MEMORANDUM OPINION AND ORDER

THIS MATTER came before the Court on Debtor's Motion Selecting Subchapter V Treatment and Requesting Leave to File an Amended Petition (Doc. 92) and the U.S. Trustee's Objection to Debtor's Amended Petition re Subchapter V Election (Doc. 102). The Court has concluded that Debtor's chapter 11 case may proceed under subchapter V.

FINDINGS OF FACT

Contemporaneously with issuance of this opinion, the Court is entering an opinion, Doc.124, in connection with its denial of FNB's motion to dismiss this chapter 11 case. The Court's findings of fact stated in the latter opinion are incorporated herein by reference. Those findings primarily relate to the Court's extension of deadlines addressed in part D of this opinion. The Court further finds that if this case were converted to chapter 7, or dismissed without Debtor filing another chapter 11 case, there likely would be no payment by Debtor to any creditor or equity holder other than to FNB on its secured claim.

Debtor is a limited liability company that operates a car wash and leases four condominium units in Ruidoso, New Mexico. Debtor filed its chapter 11 small business petition for relief (the "Original Petition") on February 12, 2019. See 11 U.S.C. First National Bank ("FNB") is its largest creditor.

All future references to "Code," "Section," and "§" are to the Bankruptcy Code, Title 11 of the United States Code, unless otherwise indicated.

On October 21, 2019, Debtor filed a small business plan and disclosure statement. The Court fixed a deadline for objections and set a final hearing on the plan and disclosure statement. FNB, among others, objected to confirmation of the plan, and Debtor withdrew its plan and disclosure statement shortly thereafter. Then, on the 300th day after the order for relief, Debtor filed an amended plan and amended disclosure statement. See § 1121(e)(2). Debtor did not request a confirmation hearing and the plan was not confirmed within the 45-day period specified in § 1129(e) (i.e., by January 23, 2020).

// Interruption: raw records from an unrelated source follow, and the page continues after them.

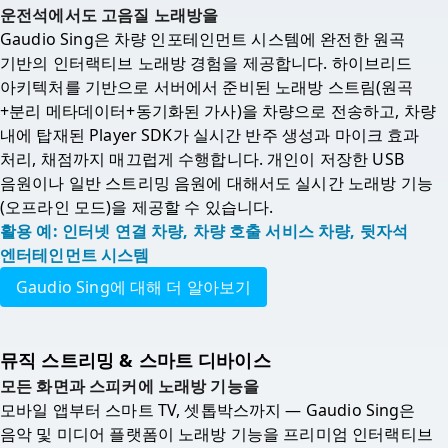
운전석에서도 고음질 노래방을
Gaudio Sing은 차량 인포테인먼트 시스템에 완전한 원곡 
기반의 인터랙티브 노래방 경험을 제공합니다. 하이브리드 
아키텍처를 기반으로 서버에서 준비된 노래방 스트림(원곡
+분리 메타데이터+동기화된 가사)을 차량으로 전송하고, 차량 
내에 탑재된 Player SDK가 실시간 반주 생성과 마이크 효과 
처리, 채점까지 매끄럽게 수행합니다. 개인이 저장한 USB 
음원이나 일반 스트리밍 음원에 대해서도 실시간 노래방 기능
(오프라인 모드)을 제공할 수 있습니다.  
활용 예: 인터넷 연결 차량, 차량 호출 서비스 차량, 뒷자석 
엔터테인먼트 시스템
Gaudio Sing에 대해 더 알아보기
뮤직 스트리밍 & 스마트 디바이스
모든 화면과 스피커에 노래방 기능을
모바일 앱부터 스마트 TV, 셋톱박스까지 — Gaudio Sing은 
음악 및 미디어 플랫폼이 노래방 기능을 프리미엄 인터랙티브 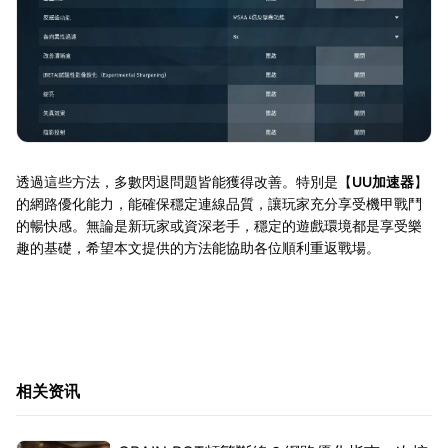
透過這些方法，多數閃退問題皆能獲得改善。特別是【
UU加速器
】
的網路優化能力，能確保穩定連線品質，讓玩家充分享受機甲戰鬥
的暢快感。無論是新玩家或資深老手，穩定的遊戲環境都是享受樂
趣的基礎，希望本文提供的方法能協助各位順利重返戰場。
相关资讯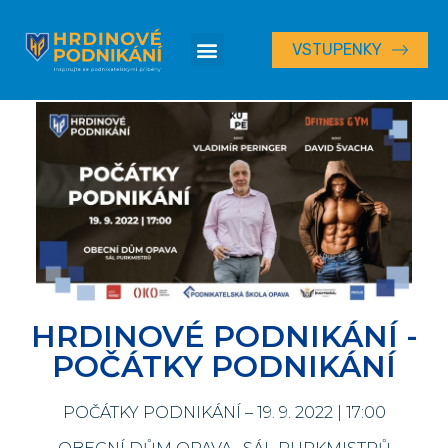
Druhé setkání
VSTUPENKY
HRDINOVÉ PODNIKÁNÍ -
POČÁTKY PODNIKÁNÍ
POČÁTKY PODNIKÁNÍ – 19. 9. 2022 | 17:00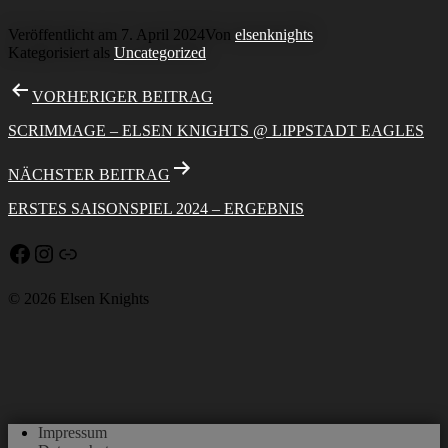
Veröffentlicht am
7. April 2024
Von
elsenknights
Kategorisiert als
Uncategorized
Beitragsnavigation
VORHERIGER BEITRAG
SCRIMMAGE – ELSEN KNIGHTS @ LIPPSTADT EAGLES
NÄCHSTER BEITRAG
ERSTES SAISONSPIEL 2024 – ERGEBNIS
Facebook
Instagram
Link
© 2026 Elsen Knights
Impressum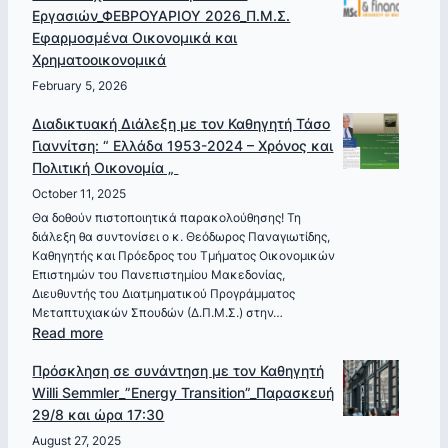
Εργασιών_ΦΕΒΡΟΥΑΡΙΟΥ 2026_Π.Μ.Σ.
2027
τον
Εφαρμοσμένα Οικονομικά και
Καθηγητή
Χρηματοοικονομικά
Μιχάλη
Δρουβέλη
February 5, 2026
“Η
Διαδικτυακή Διάλεξη με τον Καθηγητή Τάσο
Σημασία
Γιαννίτση: “ Ελλάδα 1953-2024 – Χρόνος και
της
Πολιτική Οικονομία „
Ψυχολογίας
October 11, 2025
στα
Οικονομικά„
Θα δοθούν πιστοποιητικά παρακολούθησης! Τη
διάλεξη θα συντονίσει ο κ. Θεόδωρος Παναγιωτίδης,
–
Καθηγητής και Πρόεδρος του Τμήματος Οικονομικών
Πέμπτη,
Επιστημών του Πανεπιστημίου Μακεδονίας,
12
Διευθυντής του Διατμηματικού Προγράμματος
Μαρτίου
Μεταπτυχιακών Σπουδών (Δ.Π.Μ.Σ.) στην…
2026
:
Read more
Διαδικτυακή
Πρόσκληση σε συνάντηση με τον Καθηγητή
Διάλεξη
Willi Semmler_”Energy Transition”_Παρασκευή
με
29/8 και ώρα 17:30
τον
Καθηγητή
August 27, 2025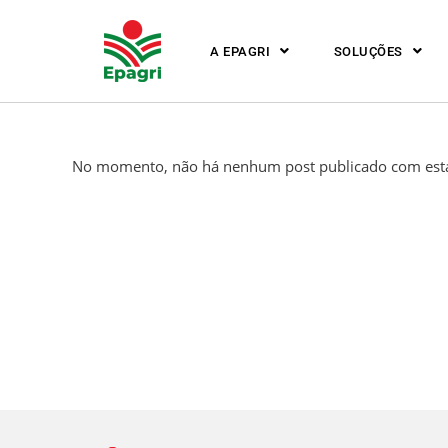
A EPAGRI
SOLUÇÕES
No momento, não há nenhum post publicado com esta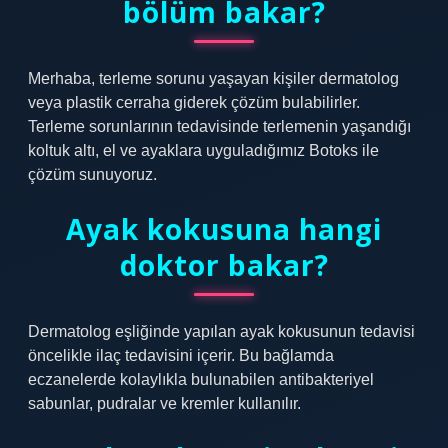
bölüm bakar?
Merhaba, terleme sorunu yaşayan kişiler dermatolog
veya plastik cerraha giderek çözüm bulabilirler.
Terleme sorunlarının tedavisinde terlemenin yaşandığı
koltuk altı, el ve ayaklara uyguladığımız Botoks ile
çözüm sunuyoruz.
Ayak kokusuna hangi
doktor bakar?
Dermatolog eşliğinde yapılan ayak kokusunun tedavisi
öncelikle ilaç tedavisini içerir. Bu bağlamda
eczanelerde kolaylıkla bulunabilen antibakteriyel
sabunlar, pudralar ve kremler kullanılır.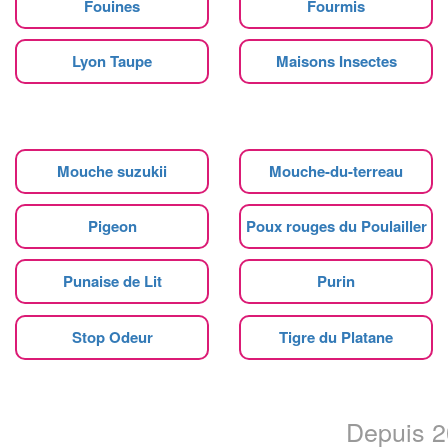
Fouines
Fourmis
Lyon Taupe
Maisons Insectes
Mouche suzukii
Mouche-du-terreau
Pigeon
Poux rouges du Poulailler
Punaise de Lit
Purin
Stop Odeur
Tigre du Platane
Depuis 20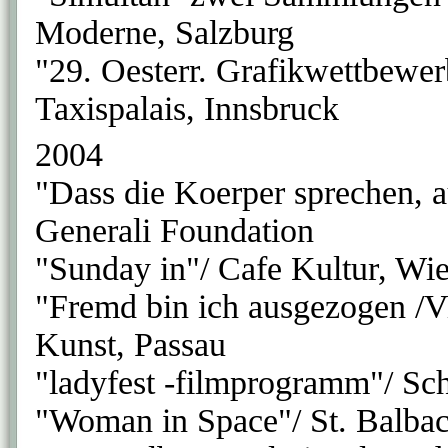
Moderne, Salzburg
"29. Oesterr. Grafikwettbewer
Taxispalais, Innsbruck
2004
"Dass die Koerper sprechen, a
Generali Foundation
"Sunday in"/ Cafe Kultur, Wi
"Fremd bin ich ausgezogen 
Kunst, Passau
"ladyfest -filmprogramm"/ Sc
"Woman in Space"/ St. Balbac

Pursuant to § 1112(b), FNB moved to dismiss the case for cause on January 31, 2020, arguing that the estate had been substantially diminished and that Debtor had 1) used cash collateral without authorization, 2) grossly mismanaged the estate, 3) failed to confirm a plan, and 4) failed to comply with court orders. The Court will address FNB's Motion to Dismiss in a separate opinion and order.

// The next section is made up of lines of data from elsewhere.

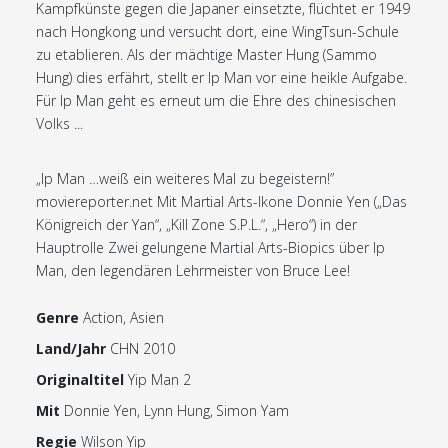
Kampfkünste gegen die Japaner einsetzte, flüchtet er 1949
nach Hongkong und versucht dort, eine WingTsun-Schule
zu etablieren. Als der mächtige Master Hung (Sammo
Hung) dies erfährt, stellt er Ip Man vor eine heikle Aufgabe.
Für Ip Man geht es erneut um die Ehre des chinesischen
Volks ...
„Ip Man …weiß ein weiteres Mal zu begeistern!”
moviereporter.net Mit Martial Arts-Ikone Donnie Yen („Das
Königreich der Yan“, „Kill Zone S.P.L.“, „Hero“) in der
Hauptrolle Zwei gelungene Martial Arts-Biopics über Ip
Man, den legendären Lehrmeister von Bruce Lee!
Genre
Action, Asien
Land/Jahr
CHN 2010
Originaltitel
Yip Man 2
Mit
Donnie Yen, Lynn Hung, Simon Yam
Regie
Wilson Yip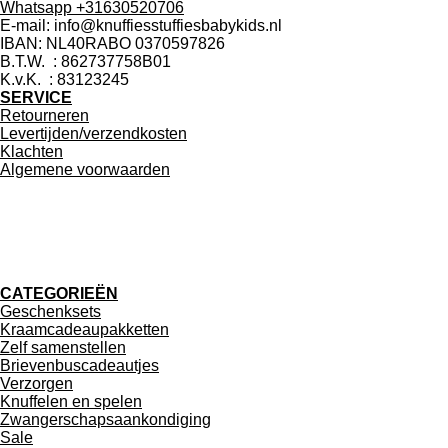
Whatsapp +31630520706
E-mail: info@knuffiesstuffiesbabykids.nl
IBAN: NL40RABO 0370597826
B.T.W. : 862737758B01
K.v.K. : 83123245
SERVICE
Retourneren
Levertijden/verzendkosten
Klachten
Algemene voorwaarden
F
a
CATEGORIEËN
c
Geschenksets
e
Kraamcadeaupakketten
b
Zelf samenstellen
o
Brievenbuscadeautjes
o
Verzorgen
k
Knuffelen en spelen
Zwangerschapsaankondiging
Sale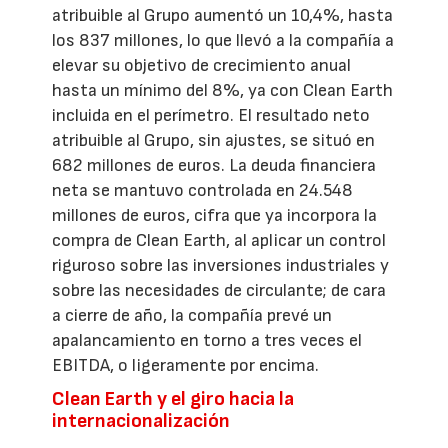
atribuible al Grupo aumentó un 10,4%, hasta
los 837 millones, lo que llevó a la compañía a
elevar su objetivo de crecimiento anual
hasta un mínimo del 8%, ya con Clean Earth
incluida en el perímetro. El resultado neto
atribuible al Grupo, sin ajustes, se situó en
682 millones de euros. La deuda financiera
neta se mantuvo controlada en 24.548
millones de euros, cifra que ya incorpora la
compra de Clean Earth, al aplicar un control
riguroso sobre las inversiones industriales y
sobre las necesidades de circulante; de cara
a cierre de año, la compañía prevé un
apalancamiento en torno a tres veces el
EBITDA, o ligeramente por encima.
Clean Earth y el giro hacia la
internacionalización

On February 28, 2020, nine days after the Small Business Reorganization Act of 2019 ("SBRA" or "the Act") became effective, making subchapter V of chapter 11 available, Debtor filed a "Motion Selecting Subchapter V Treatment and Requesting Leave to File an Amended Petition," arguing that "Debtor can successfully reorganize if given treatment under [s]ubchapter V and a reasonable opportunity to amend its Plan currently filed" and requesting guidance from the Court as to the proper process for amending the petition to elect treatment under Subchapter V. After a status conference and consistent with the deadlines fixed by the Court, Debtor filed an amended petition (the "Amended Petition") electing to proceed under subchapter V. See Fed. R. Bankr. P. 1009(a). Only the U.S. Trustee objected to the Amended Petition. See Interim Fed. R. Bankr. P. 1020(b).

The Court held a final hearing on the U.S. Trustee's objection to Debtor's Amended Petition on March 30, 2020 and April 1, 2020. Three witnesses testified: Debra Romero, President of FNB; John Pacheco, Debtor's managing member; and Angela Pacheco, Mr. Pacheco's wife. Debtor's motion and the U.S. Trustee's objection to Debtor's election of subchapter V status are now ripe for decision.

DISCUSSION

The issue before the Court is whether Debtor, who commenced this chapter 11 case as a small business case approximately one year before the SBRA went into effect, may amend its petition to elect subchapter V treatment 387 days after commencing the bankruptcy case. For the reasons stated below, the Court concludes that Debtor is entitled to proceed under subchapter V.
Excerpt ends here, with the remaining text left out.